# Tasks


These are my solutions to the Tasks assessment for Machine Learning and Statistics in 2020. The author is Katarzyna Chmielowiec-Connell (G00376370@gmit.ie)

***

### Task 1: Calculate a square root

***

In  Python we can calculate the square root of a number in many different ways but in this task the aim is to calculate the square root without using a built in Python library. One of the method that can be used for that purpose is the Netwon' method.

Every real nuber has 2 square roots. The most common analytical methods in finding the square root are iterative and require two steps: finding a suitable starting value, followed by iterative refinement until termination criteria is met. The most suitable method for programmatic calculation is Newton's method which is based on a property of the derivative in the calculus [1, 2, 3, 4].

To find the square root $b$ of a number $x$ we can use the following equation. 

$$ b_{next} = b - \frac{b^2 - x}{2b}  $$

With only a few iterations one can obtain a solution accurate to many decimal places. 



#### Code

In [7]:
# code adopted from https://web.microsoftstream.com/video/0519941d-9f8b-4ae1-8935-6711117cf8fe 

# definition of the function sqrt_2
def sqrt_2(x):
    """
    # A function to calculate a square root of a number  
    """
    # divide x by 2 to get the initial guess (the starting value)
    b = x / 2
    #Loop until happy with the accuracy.
    while abs(x - (b * b)) > 0.001:
        # starting with guess b, calculate a better b guess based on how close squareroot b is to x
        b -= (b * b - x) / (2 * b)
    #Return the (approximate) square root of x.
    return b

##### Tests of the function

Here we test the function with some known values.

In [8]:
#Test the function on number 2
sqrt_2(2)

1.4142156862745099

In [9]:
# import math library to compare the results 
import math
math.sqrt(2)

1.4142135623730951

The function works correctly but it only displays 16 decimal places.

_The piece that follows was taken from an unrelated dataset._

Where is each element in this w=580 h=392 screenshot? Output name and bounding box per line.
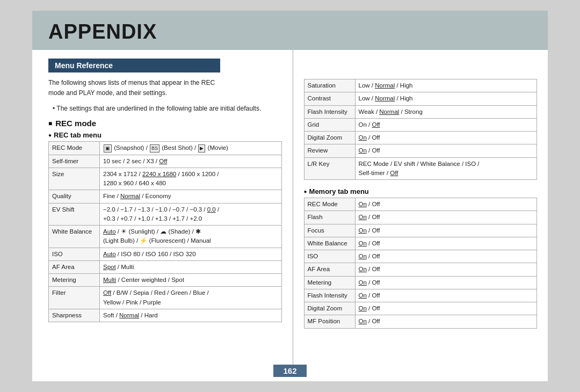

To display hundres places, the following code was adopted:

In [40]:
# Code adapt from https://rosettacode.org/wiki/Integer_roots#Python
# defined function sqrt2
def sqrt2(x):

# set y to be a large integer
    y = 2*100**x
# set starting value as 1    
    x_1 = 1 
    
# calculate the second step of approximation    
    x_2 = (x_1 + y // (x_1)) // 2     

    # using while loop get better guess of approximation
    while x_1 != x_2:   
        x_1 = x_2    
        x_2 = (x_2 + y // x_2) // 2
        
#format the result to display decimal places   
    result = f'{x_2  // 10**100}.{x_2  % 10**100:0100d}'
    return result

In [41]:
root = sqrt2(100)
print(root)

1.4142135623730950488016887242096980785696718753769480731766797379907324784621070388503875343276415727


##### Conclusion
In the Newton’s-method we converge towards the desired result but never reach it in a finite number
of steps. How fast we can converge is a key question.



##### References 

[1] A Tour of Go; Exercise: Loops and Functions; https://tour.golang.org/flowcontrol/8   

[2] Newton's method; Wikipedia; https://en.wikipedia.org/wiki/Newton%27s_method

[3] Methods of computing square roots; Wikipedia; https://en.wikipedia.org/wiki/Methods_of_computing_square_roots

[4] Getting started with task assessment; Ian McLoughlin;
https://web.microsoftstream.com/video/0519941d-9f8b-4ae1-8935-6711117cf8fe 

[5] math.mit.edu, "newton-sqrt", [online], https://math.mit.edu/~stevenj/18.335/newton-sqrt.pdf

[6] apod.nasa.gov, "sqrt2", [online], https://apod.nasa.gov/htmltest/gifcity/sqrt2.1mil   

[7] Integer Roots [online] https://rosettacode.org/wiki/Integer_roots#Python

***

### Task 2: Chi-squared test  of Independence
***

####  Chi-square test
***
The Chi-Square Test of Independence allow to check if there is an association between categorical variables (i.e., whether the variables are independent or related). It is a nonparametric test. This test is also known as Chi-Square Test of Association.
This test utilizes a contingency table to analyze the data. A contingency table (also known as a cross-tabulation, crosstab, or two-way table) is an arrangement in which data is classified according to two categorical variables. The categories for one variable appear in the rows, and the categories for the other variable appear in columns. Each variable must have two or more categories. Each cell reflects the total count of cases for a specific pair of categories.[8]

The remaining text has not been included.